Kullanılmamış Aşı Miktarı
Dünya genelinde kullanılmamış aşıların kaydı bulunmamakla birlikte, bölgesel veriler bazı bilgiler sunmaktadır. Avrupa Hastalıkları Önleme ve Kontrol Merkezi’ne göre, Danimarka 15 Nisan itibarıyla 202 bin 920 doz AstraZeneca aşısı almış ve bunlardan 150 bin 671’ini kullanmıştır. Şu anda elinde 52 bin 249 doz aşı kalmaktadır. Bu durum, diğer Avrupa ülkelerindeki aşı durumunu da yansıtmaktadır. Örneğin, Almanya, AstraZeneca ve Johnson & Johnson aşılarını sadece belirli yaş gruplarındaki bireylere uygulama kararı almıştır. ABD’de ise, Hastalıkları Önleme ve Kontrol Merkezi’nin verilerine göre birçok eyalette kullanılmayan aşılar bulunmaktadır.

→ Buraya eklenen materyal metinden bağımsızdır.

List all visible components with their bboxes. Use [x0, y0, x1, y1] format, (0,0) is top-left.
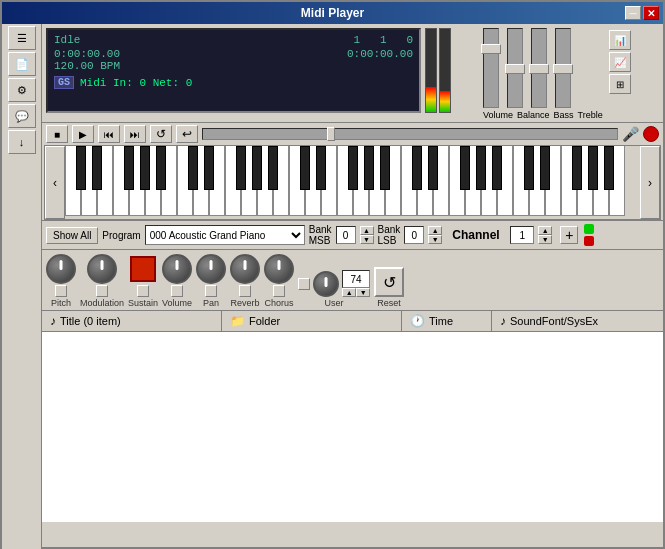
piano-right-nav[interactable]: › [640, 146, 660, 219]
bank-lsb-down[interactable]: ▼ [428, 235, 442, 244]
black-key[interactable] [492, 146, 502, 190]
black-key[interactable] [236, 146, 246, 190]
black-key[interactable] [588, 146, 598, 190]
rewind-button[interactable]: ↩ [176, 125, 198, 143]
bass-fader-track[interactable] [531, 28, 547, 108]
bass-fader-label: Bass [554, 110, 574, 120]
progress-thumb[interactable] [327, 127, 335, 141]
user-left-btn[interactable] [298, 278, 310, 290]
reverb-sq-btn[interactable] [239, 285, 251, 297]
meter-section [425, 28, 475, 120]
bank-msb-up[interactable]: ▲ [360, 226, 374, 235]
black-key[interactable] [124, 146, 134, 190]
chorus-sq-btn[interactable] [273, 285, 285, 297]
menu-button[interactable]: ☰ [8, 26, 36, 50]
black-key[interactable] [524, 146, 534, 190]
black-key[interactable] [204, 146, 214, 190]
pan-knob[interactable] [196, 254, 226, 284]
show-all-button[interactable]: Show All [46, 227, 98, 244]
bank-msb-down[interactable]: ▼ [360, 235, 374, 244]
bank-msb-spinner[interactable]: ▲ ▼ [360, 226, 374, 244]
minimize-button[interactable]: ─ [625, 6, 641, 20]
file-button[interactable]: 📄 [8, 52, 36, 76]
download-button[interactable]: ↓ [8, 130, 36, 154]
record-button[interactable] [643, 126, 659, 142]
progress-bar[interactable] [202, 128, 618, 140]
balance-fader-track[interactable] [507, 28, 523, 108]
indicator-red [584, 236, 594, 246]
lcd-total: 0:00:00.00 [347, 48, 413, 60]
chorus-knob[interactable] [264, 254, 294, 284]
prev-button[interactable]: ⏮ [98, 125, 120, 143]
black-key[interactable] [76, 146, 86, 190]
pan-sq-btn[interactable] [205, 285, 217, 297]
loop-button[interactable]: ↺ [150, 125, 172, 143]
black-key[interactable] [348, 146, 358, 190]
volume-knob[interactable] [162, 254, 192, 284]
channel-down[interactable]: ▼ [538, 235, 552, 244]
bank-msb-value: 0 [336, 226, 356, 244]
modulation-sq-btn[interactable] [96, 285, 108, 297]
next-button[interactable]: ⏭ [124, 125, 146, 143]
black-key[interactable] [412, 146, 422, 190]
black-key[interactable] [476, 146, 486, 190]
transport-row: ■ ▶ ⏮ ⏭ ↺ ↩ 🎤 [42, 122, 663, 145]
bank-lsb-up[interactable]: ▲ [428, 226, 442, 235]
chat-button[interactable]: 💬 [8, 104, 36, 128]
modulation-label: Modulation [80, 298, 124, 308]
black-key[interactable] [316, 146, 326, 190]
add-channel-button[interactable]: + [560, 226, 578, 244]
balance-fader-thumb[interactable] [505, 64, 525, 74]
reverb-knob[interactable] [230, 254, 260, 284]
volume-fader-thumb[interactable] [481, 44, 501, 54]
channel-up[interactable]: ▲ [538, 226, 552, 235]
black-key[interactable] [140, 146, 150, 190]
volume-fader-track[interactable] [483, 28, 499, 108]
user-up[interactable]: ▲ [342, 288, 356, 297]
bank-msb-label: BankMSB [309, 224, 332, 246]
settings-button[interactable]: ⚙ [8, 78, 36, 102]
stop-button[interactable]: ■ [46, 125, 68, 143]
volume-sq-btn[interactable] [171, 285, 183, 297]
modulation-knob[interactable] [87, 254, 117, 284]
sustain-sq-btn[interactable] [137, 285, 149, 297]
channel-row: Show All Program 000 Acoustic Grand Pian… [42, 220, 663, 249]
channel-indicators [584, 224, 594, 246]
black-key[interactable] [428, 146, 438, 190]
user-knob[interactable] [313, 271, 339, 297]
bass-fader-thumb[interactable] [529, 64, 549, 74]
table-body[interactable] [42, 332, 663, 522]
black-key[interactable] [604, 146, 614, 190]
chart-button[interactable]: 📊 [609, 30, 631, 50]
pitch-knob[interactable] [46, 254, 76, 284]
sustain-button[interactable] [130, 256, 156, 282]
piano-left-nav[interactable]: ‹ [45, 146, 65, 219]
treble-fader [555, 28, 571, 108]
black-key[interactable] [380, 146, 390, 190]
black-key[interactable] [460, 146, 470, 190]
black-key[interactable] [572, 146, 582, 190]
graph-button[interactable]: 📈 [609, 52, 631, 72]
play-button[interactable]: ▶ [72, 125, 94, 143]
black-key[interactable] [364, 146, 374, 190]
user-spinner[interactable]: ▲ ▼ [342, 288, 370, 297]
black-key[interactable] [92, 146, 102, 190]
black-key[interactable] [540, 146, 550, 190]
reset-button[interactable]: ↺ [374, 267, 404, 297]
black-key[interactable] [188, 146, 198, 190]
black-key[interactable] [268, 146, 278, 190]
pitch-sq-btn[interactable] [55, 285, 67, 297]
close-button[interactable]: ✕ [643, 6, 659, 20]
user-down[interactable]: ▼ [356, 288, 370, 297]
black-key[interactable] [156, 146, 166, 190]
bank-lsb-spinner[interactable]: ▲ ▼ [428, 226, 442, 244]
program-select[interactable]: 000 Acoustic Grand Piano [145, 225, 305, 245]
col-time-label: Time [429, 315, 453, 327]
reverb-label: Reverb [231, 298, 260, 308]
channel-spinner[interactable]: ▲ ▼ [538, 226, 552, 244]
treble-fader-thumb[interactable] [553, 64, 573, 74]
grid-button[interactable]: ⊞ [609, 74, 631, 94]
black-key[interactable] [300, 146, 310, 190]
black-key[interactable] [252, 146, 262, 190]
treble-fader-track[interactable] [555, 28, 571, 108]
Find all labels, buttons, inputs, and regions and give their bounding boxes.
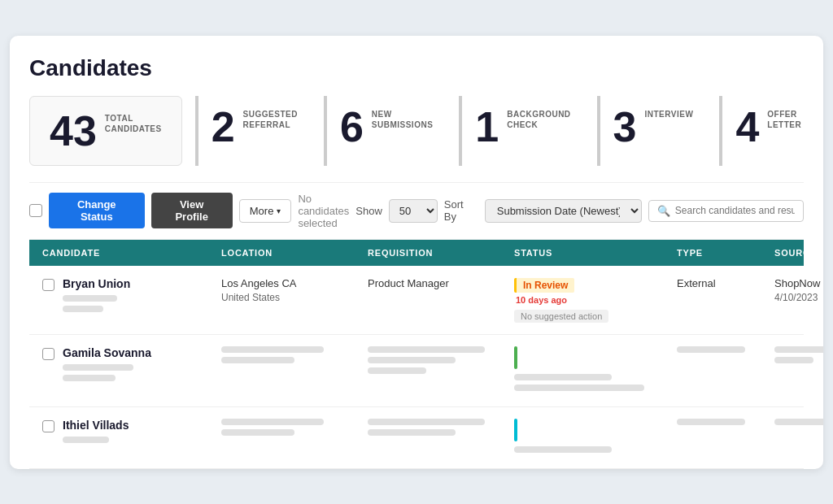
toolbar: Change Status View Profile More No candi… bbox=[29, 182, 804, 240]
stats-bar: 43 TOTAL CANDIDATES 2 SUGGESTED REFERRAL… bbox=[29, 96, 804, 166]
location-subtext-1: United States bbox=[221, 292, 368, 303]
row-checkbox-3[interactable] bbox=[42, 420, 55, 432]
no-candidates-label: No candidates selected bbox=[298, 193, 349, 229]
table-header: CANDIDATE LOCATION REQUISITION STATUS TY… bbox=[29, 240, 804, 266]
status-cell-1: In Review 10 days ago No suggested actio… bbox=[514, 277, 677, 323]
skeleton bbox=[774, 346, 823, 353]
status-action-1: No suggested action bbox=[514, 310, 608, 323]
row-checkbox-1[interactable] bbox=[42, 279, 55, 291]
th-status: STATUS bbox=[514, 248, 677, 258]
show-label: Show bbox=[355, 205, 382, 217]
candidate-cell-2: Gamila Sovanna bbox=[42, 346, 221, 385]
stat-bg-label: BACKGROUND CHECK bbox=[507, 106, 570, 130]
th-source: SOURCE bbox=[774, 248, 823, 258]
stat-total: 43 TOTAL CANDIDATES bbox=[29, 96, 182, 166]
view-profile-button[interactable]: View Profile bbox=[151, 193, 233, 228]
candidate-name-2: Gamila Sovanna bbox=[63, 346, 151, 359]
skeleton bbox=[63, 364, 133, 371]
requisition-cell-3 bbox=[368, 419, 514, 440]
table-body: Bryan Union Los Angeles CA United States… bbox=[29, 266, 804, 469]
table-row: Gamila Sovanna bbox=[29, 335, 804, 407]
stat-background-check: 1 BACKGROUND CHECK bbox=[459, 96, 590, 166]
sort-select[interactable]: Submission Date (Newest) Submission Date… bbox=[485, 199, 642, 223]
type-cell-3 bbox=[677, 419, 774, 429]
skeleton bbox=[774, 357, 813, 363]
th-requisition: REQUISITION bbox=[368, 248, 514, 258]
table-row: Bryan Union Los Angeles CA United States… bbox=[29, 266, 804, 335]
skeleton bbox=[221, 346, 324, 353]
sort-label: Sort By bbox=[444, 198, 478, 223]
change-status-button[interactable]: Change Status bbox=[49, 193, 145, 228]
candidate-cell-3: Ithiel Villads bbox=[42, 419, 221, 447]
stat-bg-number: 1 bbox=[475, 106, 499, 148]
source-date-1: 4/10/2023 bbox=[774, 292, 823, 303]
stat-suggested-number: 2 bbox=[212, 106, 235, 148]
skeleton bbox=[677, 346, 745, 353]
stat-suggested: 2 SUGGESTED REFERRAL bbox=[195, 96, 317, 166]
stat-total-label: TOTAL CANDIDATES bbox=[105, 110, 162, 134]
th-type: TYPE bbox=[677, 248, 774, 258]
stat-interview-number: 3 bbox=[613, 106, 637, 148]
skeleton bbox=[514, 374, 612, 380]
requisition-cell-1: Product Manager bbox=[368, 277, 514, 292]
select-all-checkbox[interactable] bbox=[29, 204, 42, 217]
requisition-text-1: Product Manager bbox=[368, 277, 514, 289]
type-text-1: External bbox=[677, 277, 774, 289]
stat-interview-label: INTERVIEW bbox=[645, 106, 694, 119]
skeleton bbox=[221, 429, 294, 436]
candidate-name-3: Ithiel Villads bbox=[63, 419, 129, 432]
stat-total-number: 43 bbox=[50, 110, 97, 152]
requisition-cell-2 bbox=[368, 346, 514, 378]
candidate-cell-1: Bryan Union bbox=[42, 277, 221, 316]
th-location: LOCATION bbox=[221, 248, 368, 258]
location-cell-2 bbox=[221, 346, 368, 367]
skeleton bbox=[368, 419, 485, 425]
stat-suggested-label: SUGGESTED REFERRAL bbox=[243, 106, 298, 130]
status-days-1: 10 days ago bbox=[514, 295, 677, 305]
skeleton bbox=[677, 419, 745, 425]
skeleton bbox=[514, 446, 612, 453]
th-candidate: CANDIDATE bbox=[42, 248, 221, 258]
status-cell-3 bbox=[514, 419, 677, 457]
candidate-name-1: Bryan Union bbox=[63, 277, 130, 290]
stat-new-label: NEW SUBMISSIONS bbox=[372, 106, 434, 130]
stat-new-number: 6 bbox=[340, 106, 364, 148]
skeleton bbox=[514, 385, 644, 391]
main-card: Candidates 43 TOTAL CANDIDATES 2 SUGGEST… bbox=[10, 36, 823, 469]
location-text-1: Los Angeles CA bbox=[221, 277, 368, 289]
skeleton bbox=[63, 375, 116, 381]
skeleton bbox=[368, 429, 456, 436]
stat-offer-label: OFFER LETTER bbox=[767, 106, 801, 130]
search-box[interactable]: 🔍 bbox=[648, 200, 804, 222]
location-cell-3 bbox=[221, 419, 368, 440]
table-row: Ithiel Villads bbox=[29, 407, 804, 469]
show-select[interactable]: 50 25 100 bbox=[389, 199, 438, 223]
location-cell-1: Los Angeles CA United States bbox=[221, 277, 368, 303]
stat-offer-letter: 4 OFFER LETTER bbox=[719, 96, 821, 166]
status-cell-2 bbox=[514, 346, 677, 395]
search-input[interactable] bbox=[675, 205, 795, 216]
more-button[interactable]: More bbox=[239, 199, 292, 223]
stat-offer-number: 4 bbox=[735, 106, 759, 148]
skeleton bbox=[63, 306, 103, 312]
skeleton bbox=[221, 357, 294, 363]
source-name-1: ShopNow bbox=[774, 277, 823, 289]
skeleton bbox=[63, 437, 109, 443]
skeleton bbox=[368, 346, 485, 353]
search-icon: 🔍 bbox=[657, 205, 670, 217]
status-cyan-bar-3 bbox=[514, 419, 517, 441]
row-checkbox-2[interactable] bbox=[42, 348, 55, 360]
type-cell-2 bbox=[677, 346, 774, 357]
skeleton bbox=[63, 295, 117, 302]
page-title: Candidates bbox=[29, 55, 804, 81]
source-cell-2 bbox=[774, 346, 823, 367]
source-cell-1: ShopNow 4/10/2023 bbox=[774, 277, 823, 303]
stat-interview: 3 INTERVIEW bbox=[597, 96, 713, 166]
stat-new-submissions: 6 NEW SUBMISSIONS bbox=[324, 96, 452, 166]
type-cell-1: External bbox=[677, 277, 774, 292]
status-badge-1: In Review bbox=[514, 278, 574, 293]
source-cell-3 bbox=[774, 419, 823, 429]
skeleton bbox=[368, 357, 456, 363]
status-green-bar-2 bbox=[514, 346, 517, 369]
skeleton bbox=[221, 419, 324, 425]
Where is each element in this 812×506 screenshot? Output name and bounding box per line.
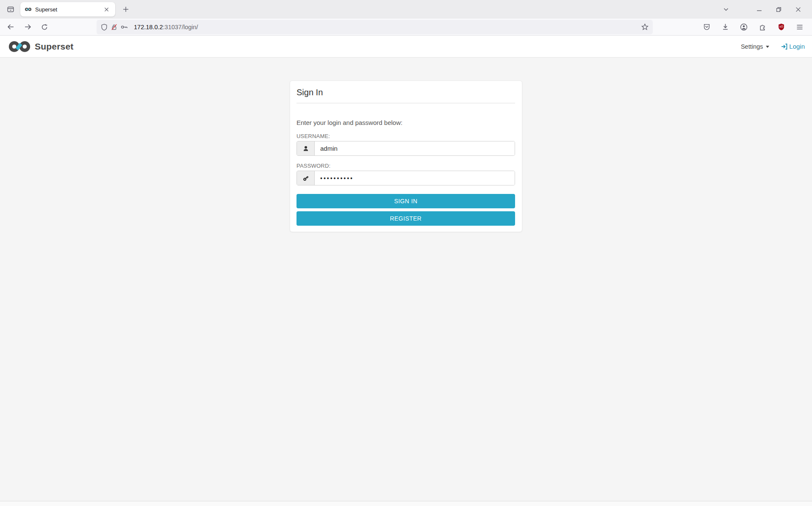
firefox-view-icon[interactable]	[4, 3, 17, 16]
browser-tab-bar: Superset	[0, 0, 812, 19]
tab-close-icon[interactable]	[102, 5, 111, 14]
settings-menu[interactable]: Settings	[741, 43, 769, 50]
saved-password-key-icon[interactable]	[121, 24, 128, 30]
browser-nav-toolbar: 172.18.0.2:31037/login/	[0, 19, 812, 36]
username-label: USERNAME:	[297, 133, 515, 139]
pocket-save-icon[interactable]	[700, 21, 713, 33]
url-text[interactable]: 172.18.0.2:31037/login/	[134, 24, 638, 30]
list-tabs-chevron-icon[interactable]	[720, 3, 732, 16]
ublock-label: uO	[779, 25, 783, 28]
settings-label: Settings	[741, 43, 763, 50]
sign-in-title: Sign In	[297, 88, 515, 103]
superset-favicon-icon	[25, 7, 32, 11]
page-body: Sign In Enter your login and password be…	[0, 58, 812, 506]
downloads-icon[interactable]	[719, 21, 732, 33]
sign-in-card: Sign In Enter your login and password be…	[290, 80, 522, 232]
login-label: Login	[789, 43, 805, 50]
brand-name: Superset	[35, 41, 73, 52]
sign-in-arrow-icon	[781, 43, 788, 50]
account-icon[interactable]	[737, 21, 750, 33]
ublock-origin-icon[interactable]: uO	[775, 21, 787, 33]
password-label: PASSWORD:	[297, 163, 515, 169]
sign-in-button[interactable]: SIGN IN	[297, 194, 515, 208]
window-restore-icon[interactable]	[772, 3, 785, 16]
browser-tab-superset[interactable]: Superset	[20, 2, 115, 17]
user-icon	[297, 141, 315, 155]
tracking-shield-icon[interactable]	[101, 24, 108, 30]
page-footer	[0, 501, 812, 506]
superset-logo[interactable]: Superset	[7, 40, 73, 53]
window-minimize-icon[interactable]	[753, 3, 765, 16]
window-close-icon[interactable]	[792, 3, 804, 16]
url-path: :31037/login/	[163, 24, 198, 30]
sign-in-instruction: Enter your login and password below:	[297, 119, 515, 126]
reload-icon[interactable]	[38, 21, 51, 33]
forward-icon[interactable]	[21, 21, 34, 33]
app-header: Superset Settings Login	[0, 36, 812, 58]
url-bar[interactable]: 172.18.0.2:31037/login/	[97, 20, 653, 34]
insecure-lock-icon[interactable]	[111, 24, 117, 30]
superset-infinity-icon	[7, 40, 32, 53]
extensions-puzzle-icon[interactable]	[756, 21, 769, 33]
password-input[interactable]	[315, 171, 515, 185]
new-tab-icon[interactable]	[119, 3, 132, 16]
browser-window: Superset	[0, 0, 812, 506]
key-icon	[297, 171, 315, 185]
back-icon[interactable]	[4, 21, 17, 33]
login-link[interactable]: Login	[781, 43, 805, 50]
username-input[interactable]	[315, 141, 515, 155]
chevron-down-icon	[766, 46, 769, 48]
register-button[interactable]: REGISTER	[297, 211, 515, 226]
url-host: 172.18.0.2	[134, 24, 163, 30]
menu-hamburger-icon[interactable]	[793, 21, 806, 33]
tab-title: Superset	[35, 6, 98, 13]
password-input-group	[297, 171, 515, 185]
username-input-group	[297, 141, 515, 156]
bookmark-star-icon[interactable]	[641, 23, 648, 30]
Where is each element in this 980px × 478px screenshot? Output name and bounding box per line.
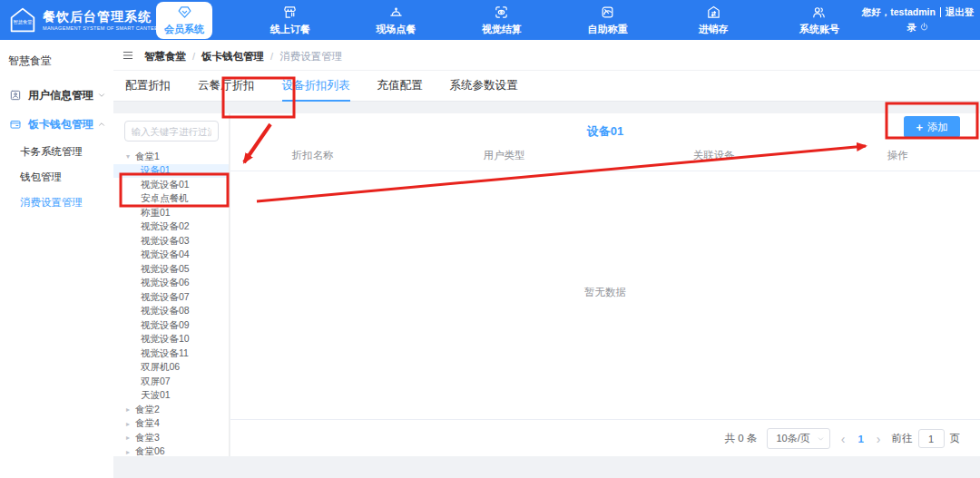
tab-config-discount[interactable]: 配置折扣 xyxy=(125,71,171,101)
table-header-cell: 用户类型 xyxy=(396,149,613,162)
tree-node[interactable]: 视觉设备04 xyxy=(113,249,229,263)
top-nav: 会员系统 线上订餐 现场点餐 视觉结算 自助称重 进销存 系统账号 xyxy=(156,0,848,40)
tab-device-discount-list[interactable]: 设备折扣列表 xyxy=(282,71,350,101)
device-tree-panel: ▾食堂1 设备01 视觉设备01 安卓点餐机 称重01 视觉设备02 视觉设备0… xyxy=(113,113,230,456)
add-button[interactable]: + 添加 xyxy=(904,116,960,138)
breadcrumb-separator: / xyxy=(192,51,195,62)
scale-icon xyxy=(600,5,615,20)
device-tree: ▾食堂1 设备01 视觉设备01 安卓点餐机 称重01 视觉设备02 视觉设备0… xyxy=(113,150,229,459)
nav-item-member-system[interactable]: 会员系统 xyxy=(156,2,212,39)
chevron-down-icon xyxy=(817,434,825,443)
warehouse-icon xyxy=(706,5,721,20)
pagination-total: 共 0 条 xyxy=(725,432,758,445)
sidebar-item-wallet-management[interactable]: 钱包管理 xyxy=(0,164,113,190)
sidebar-group-user-info-management[interactable]: 用户信息管理 xyxy=(0,81,113,110)
store-icon xyxy=(282,5,298,20)
page-size-select[interactable]: 10条/页 xyxy=(767,428,829,449)
pagination: 共 0 条 10条/页 ‹ 1 › 前往 页 xyxy=(725,428,960,449)
sidebar-title: 智慧食堂 xyxy=(0,40,113,69)
sidebar-item-card-system-management[interactable]: 卡务系统管理 xyxy=(0,139,113,164)
breadcrumb: 智慧食堂/饭卡钱包管理/消费设置管理 xyxy=(144,47,342,63)
page-title: 设备01 xyxy=(230,123,980,140)
tree-node[interactable]: 视觉设备02 xyxy=(113,220,229,235)
tree-node[interactable]: 视觉设备11 xyxy=(113,346,229,361)
breadcrumb-separator: / xyxy=(270,51,273,62)
prev-page-button[interactable]: ‹ xyxy=(840,433,847,445)
next-page-button[interactable]: › xyxy=(876,433,882,445)
tab-recharge-config[interactable]: 充值配置 xyxy=(377,71,423,101)
tree-node[interactable]: 视觉设备09 xyxy=(113,318,229,333)
app-logo: 智慧食堂 餐饮后台管理系统 MANAGEMENT SYSTEM OF SMART… xyxy=(0,6,154,34)
gem-icon xyxy=(177,5,192,20)
app-subtitle: MANAGEMENT SYSTEM OF SMART CANTEEN xyxy=(43,25,162,31)
tree-node[interactable]: 视觉设备06 xyxy=(113,277,229,291)
nav-item-online-ordering[interactable]: 线上订餐 xyxy=(262,0,318,40)
tree-node[interactable]: 双屏机06 xyxy=(113,361,229,376)
tree-node[interactable]: 安卓点餐机 xyxy=(113,192,229,207)
sidebar-item-consumption-settings[interactable]: 消费设置管理 xyxy=(0,190,113,215)
table-bottom-divider xyxy=(230,419,980,420)
tree-node[interactable]: 称重01 xyxy=(113,206,229,220)
breadcrumb-item[interactable]: 智慧食堂 xyxy=(144,51,186,62)
breadcrumb-item: 消费设置管理 xyxy=(279,51,342,62)
nav-item-inventory[interactable]: 进销存 xyxy=(685,0,741,40)
tree-filter-input[interactable] xyxy=(124,121,219,141)
tree-node[interactable]: ▸食堂4 xyxy=(113,417,229,432)
tree-node[interactable]: 天波01 xyxy=(113,389,229,404)
goto-page: 前往 页 xyxy=(892,429,961,448)
tab-system-params[interactable]: 系统参数设置 xyxy=(450,71,518,101)
user-box: 您好，testadmin退出登录 xyxy=(860,5,980,35)
vision-icon xyxy=(494,5,509,20)
tree-node[interactable]: ▾食堂1 xyxy=(113,150,229,164)
empty-state-text: 暂无数据 xyxy=(230,286,980,299)
account-icon xyxy=(811,5,827,20)
svg-text:智慧食堂: 智慧食堂 xyxy=(13,19,33,25)
tree-node[interactable]: ▸食堂2 xyxy=(113,403,229,417)
caret-right-icon[interactable]: ▸ xyxy=(126,448,135,456)
tree-node[interactable]: 视觉设备05 xyxy=(113,262,229,277)
nav-item-self-weighing[interactable]: 自助称重 xyxy=(580,0,636,40)
divider xyxy=(940,7,941,17)
sidebar-group-card-wallet-management[interactable]: 饭卡钱包管理 xyxy=(0,110,113,139)
top-header: 智慧食堂 餐饮后台管理系统 MANAGEMENT SYSTEM OF SMART… xyxy=(0,0,980,40)
nav-item-onsite-ordering[interactable]: 现场点餐 xyxy=(368,0,424,40)
nav-item-vision-checkout[interactable]: 视觉结算 xyxy=(474,0,530,40)
tab-cloud-restaurant-discount[interactable]: 云餐厅折扣 xyxy=(198,71,255,101)
tab-bar: 配置折扣云餐厅折扣设备折扣列表充值配置系统参数设置 xyxy=(113,71,980,102)
tree-node[interactable]: 双屏07 xyxy=(113,375,229,389)
main-panel: 设备01 + 添加 折扣名称用户类型关联设备操作 暂无数据 共 0 条 10条/… xyxy=(230,113,980,456)
table-header-cell: 折扣名称 xyxy=(230,149,396,162)
tree-node[interactable]: 视觉设备08 xyxy=(113,305,229,319)
caret-right-icon[interactable]: ▸ xyxy=(126,420,135,428)
goto-page-input[interactable] xyxy=(918,429,945,448)
chevron-up-icon xyxy=(97,120,106,129)
caret-right-icon[interactable]: ▸ xyxy=(126,434,135,442)
collapse-menu-icon[interactable] xyxy=(122,49,134,62)
caret-down-icon[interactable]: ▾ xyxy=(126,152,135,161)
nav-item-system-account[interactable]: 系统账号 xyxy=(791,0,848,40)
tree-node[interactable]: 视觉设备03 xyxy=(113,234,229,249)
tree-node[interactable]: 视觉设备01 xyxy=(113,178,229,192)
breadcrumb-item[interactable]: 饭卡钱包管理 xyxy=(201,51,264,62)
user-info-icon xyxy=(9,89,22,102)
tree-node[interactable]: ▸食堂06 xyxy=(113,445,229,460)
current-page-number[interactable]: 1 xyxy=(856,434,865,444)
sidebar: 智慧食堂 用户信息管理 饭卡钱包管理 卡务系统管理钱包管理消费设置管理 xyxy=(0,40,113,478)
tree-node[interactable]: ▸食堂3 xyxy=(113,431,229,445)
app-title: 餐饮后台管理系统 xyxy=(43,9,162,25)
wallet-icon xyxy=(9,118,22,131)
dining-icon xyxy=(388,5,404,20)
table-header-cell: 关联设备 xyxy=(612,149,815,162)
table-header-row: 折扣名称用户类型关联设备操作 xyxy=(230,149,980,171)
logout-power-icon xyxy=(919,22,929,32)
user-greeting: 您好，testadmin xyxy=(862,6,936,17)
tree-node[interactable]: 设备01 xyxy=(113,164,229,179)
table-header-cell: 操作 xyxy=(815,149,980,162)
tree-node[interactable]: 视觉设备10 xyxy=(113,333,229,347)
breadcrumb-bar: 智慧食堂/饭卡钱包管理/消费设置管理 xyxy=(113,40,980,71)
sidebar-menu: 用户信息管理 饭卡钱包管理 卡务系统管理钱包管理消费设置管理 xyxy=(0,81,113,215)
caret-right-icon[interactable]: ▸ xyxy=(126,405,135,414)
plus-icon: + xyxy=(916,122,923,133)
tree-node[interactable]: 视觉设备07 xyxy=(113,290,229,305)
smart-canteen-logo-icon: 智慧食堂 xyxy=(9,6,36,34)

Genel olarak alınan aşıların yüzde 20’sinden fazlası henüz uygulanmamıştır.
Aşı Paylaşım Projeleri
COVAX projesi, aşıların zengin ve yoksul ülkeler arasında adil bir şekilde dağıtılmasını hedefleyen uluslararası bir girişimdir. Bu proje, Dünya Sağlık Örgütü, Dünya Aşı İttifakı (GAVI) ve Salgınlara Hazırlık Buluşları Koalisyonu (CEPİ) tarafından yönetilmektedir. 2021 yılının sonuna kadar COVAX, 190 ülkeye iki milyardan fazla doz aşı ulaştırmayı hedeflemektedir. Zengin ülkeler, ellerindeki fazla aşıları yoksul ülkelere bağışlama taahhüdünde bulunmuşlardır, ancak bu aşılara ilişkin belirli bir tarih veya miktar henüz açıklanmamıştır.
Fazla Aşıların Paylaşım Süreci
COVAX projesinin başarısı, zengin ülkelerin aşı bağışları ve mali destekleriyle doğrudan ilişkilidir. Ancak, bu aşılara ne zaman ulaşılacağı konusunda kesin bir bilgi bulunmamaktadır. GAVI, ülkelerin COVAX projesine bağışta bulunma konusunda görüşmeler yürüttüklerini belirtmiştir. Bu durum, acil aşı ihtiyacı olan birçok bölge ve ülke için endişe verici bir tablo çizmektedir.